The galaxy far, far away might still have room for “The Hunt for Ben Solo.” After months of uncertainty, the Adam Driver and Steven Soderbergh–pitched “Star Wars” spin-off has received the first glimmer of hope since whispers of its rejection by Disney.

With Kathleen Kennedy stepping down from Lucasfilm, the former president offered the most candid update yet: the script, written by Scott Burns, was “just great,” and while it never got the green light, “anything’s a possibility if somebody’s willing to take a risk.”

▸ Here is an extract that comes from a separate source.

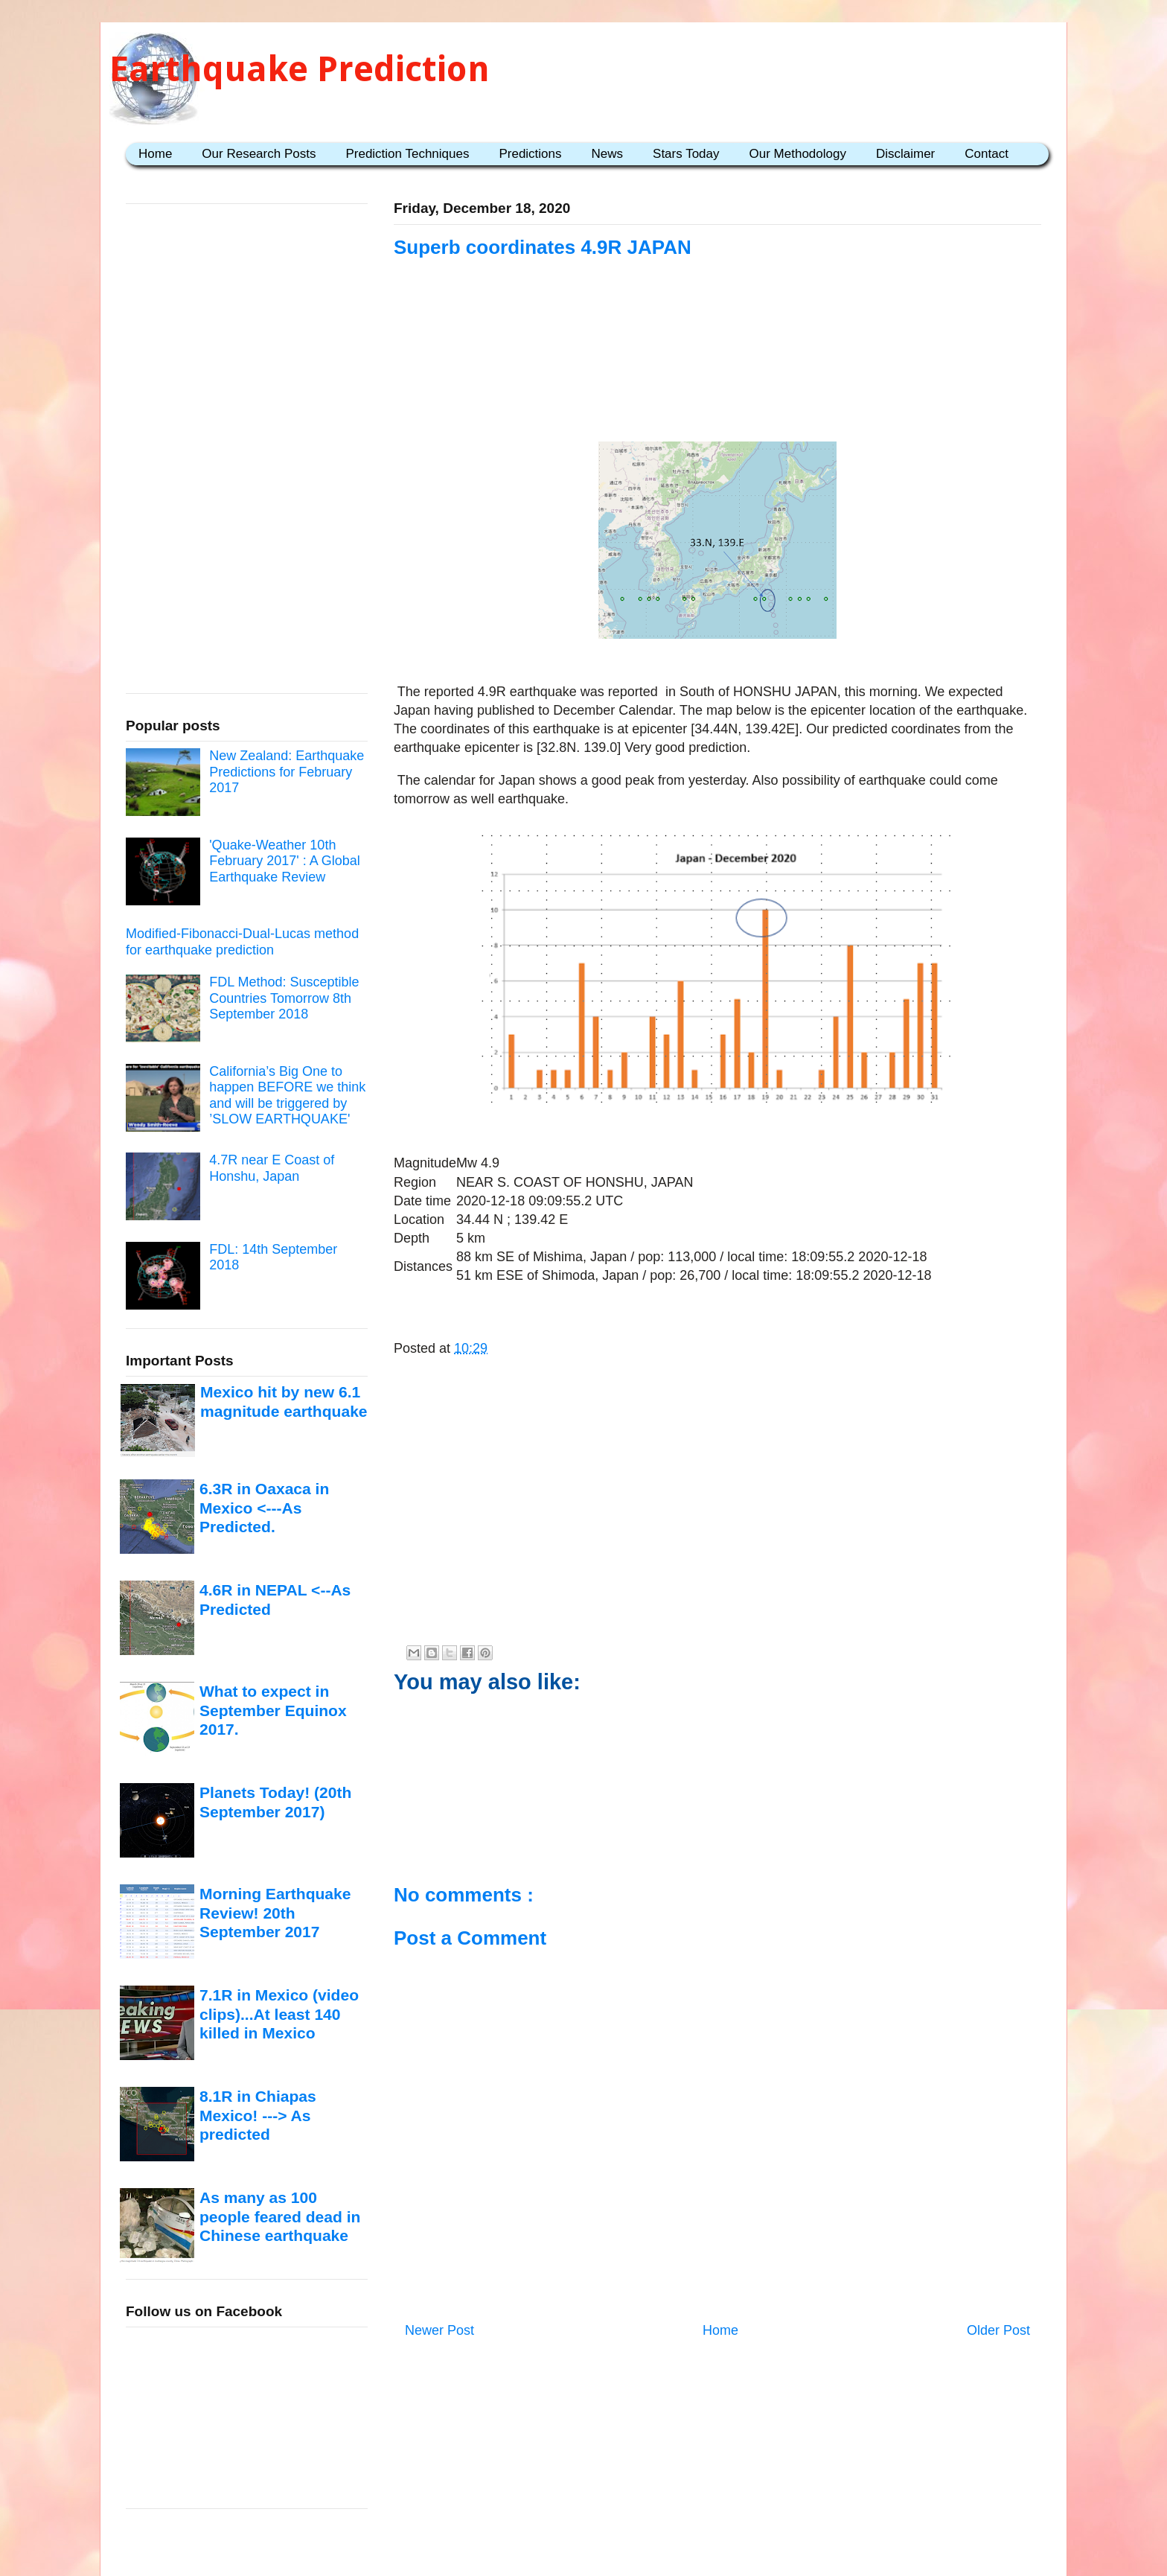  Describe the element at coordinates (264, 1507) in the screenshot. I see `6.3R in Oaxaca in Mexico <---As Predicted.` at that location.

Kennedy didn’t exactly declare the movie back on track, she placed it on the “back burner,” alongside other high-profile projects like James Mangold’s “Dawn of the Jedi. But that phrase alone carries weight. In a landscape where fan campaigns have stretched sky banners and trended hashtags like #SaveTheHuntForBenSolo, being “back-burnered” is far from dead.

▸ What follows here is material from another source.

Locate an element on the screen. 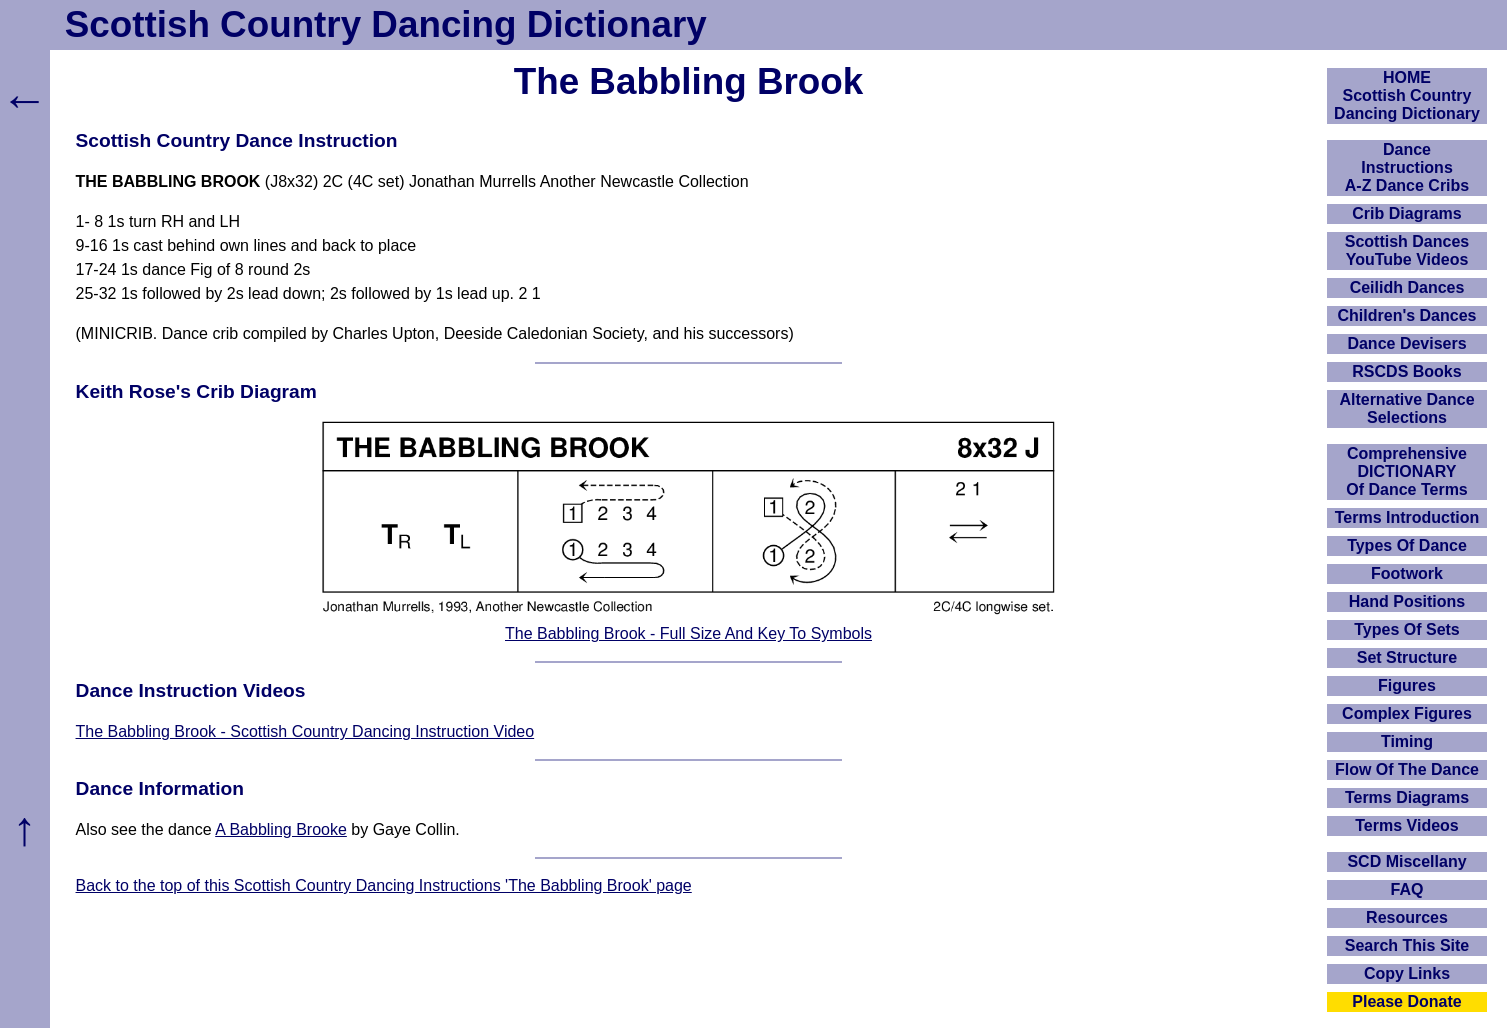  Types Of Dance is located at coordinates (1407, 545).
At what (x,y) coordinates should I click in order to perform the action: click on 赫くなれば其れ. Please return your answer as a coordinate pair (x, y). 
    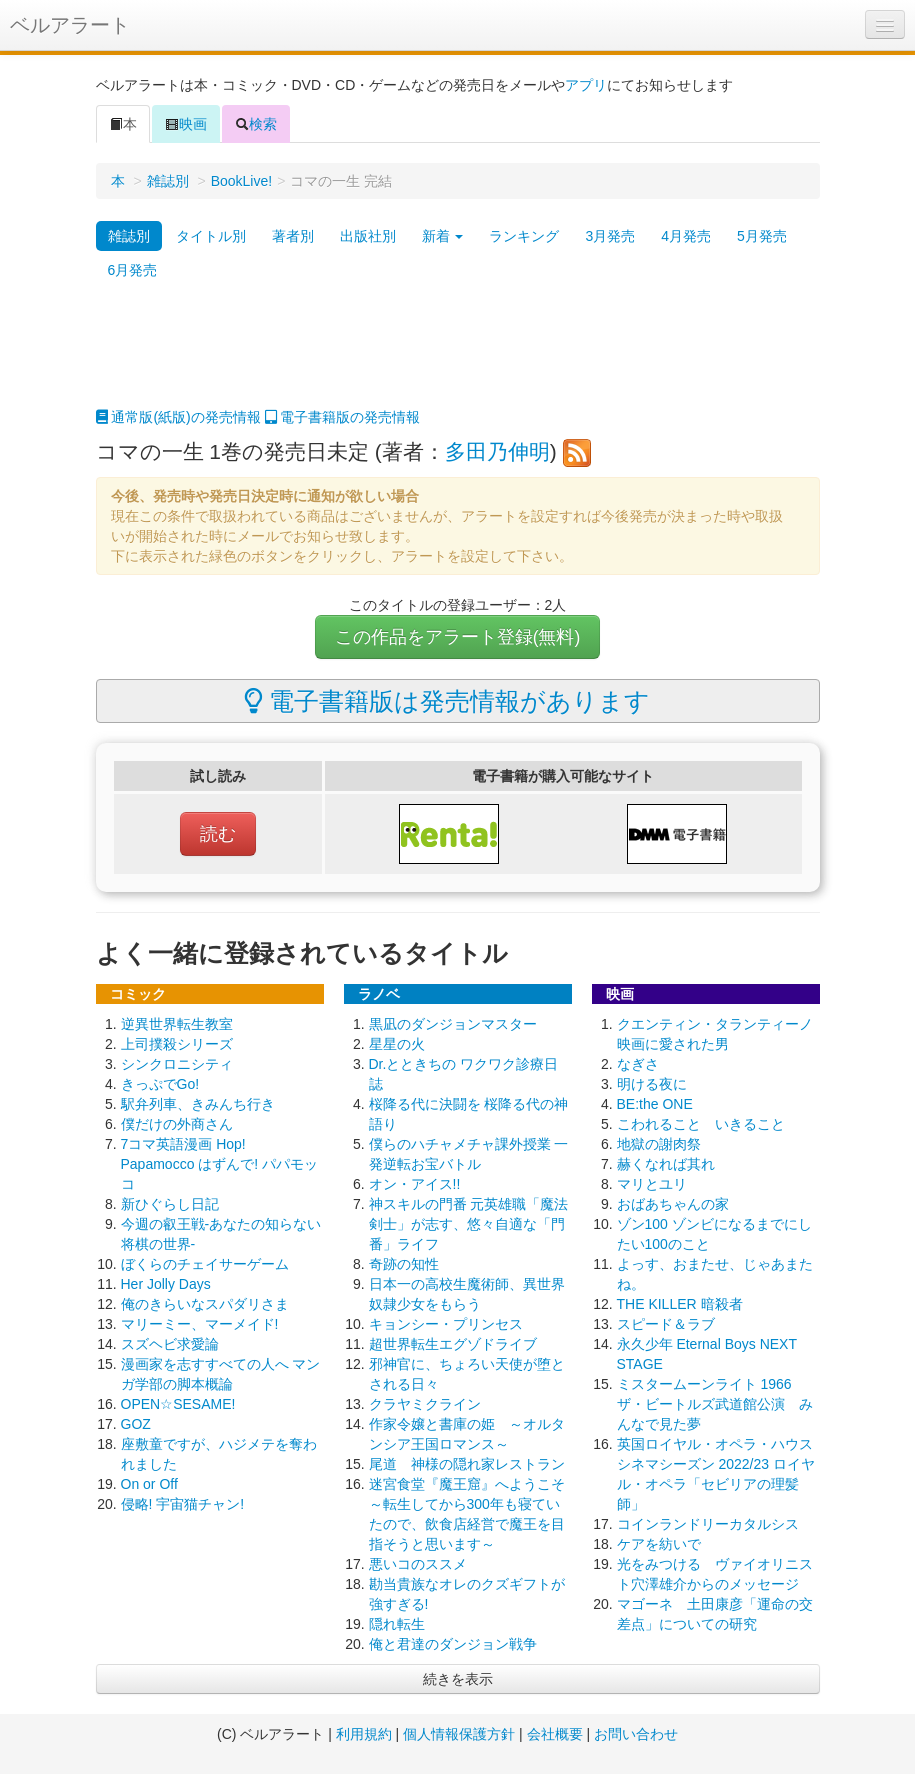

The script remains intact, admired, and now sits in a world under new creative leadership: Dave Filoni and Lynwen Brennan, with Filoni reportedly supportive of Driver and Soderbergh’s vision.

It’s a precarious position, but a hopeful one. After years of “Star Wars” projects being pitched, shelved, or quietly discarded, the Ben Solo spin-off has a chance to survive into this new era at Lucasfilm.

For now, fans can hold onto the knowledge that the story hasn’t been erased, and that somewhere in the corridors of Disney and Lucasfilm, the fate of this particular Force-sensitive saga still hangs in the balance.